| Assignment |
Straight copy, no pictures: transcribe each entry as it stands.
== Segment start ==
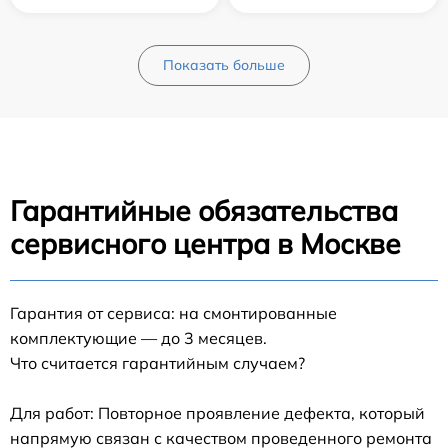
Показать больше
Гарантийные обязательства
сервисного центра в Москве
Гарантия от сервиса: на смонтированные
комплектующие — до 3 месяцев.
Что считается гарантийным случаем?
Для работ: Повторное проявление дефекта, который
напрямую связан с качеством проведенного ремонта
== Segment end ==
| Response |
Показать больше
Гарантийные обязательства
сервисного центра в Москве
Гарантия от сервиса: на смонтированные
комплектующие — до 3 месяцев.
Что считается гарантийным случаем?
Для работ: Повторное проявление дефекта, который
напрямую связан с качеством проведенного ремонта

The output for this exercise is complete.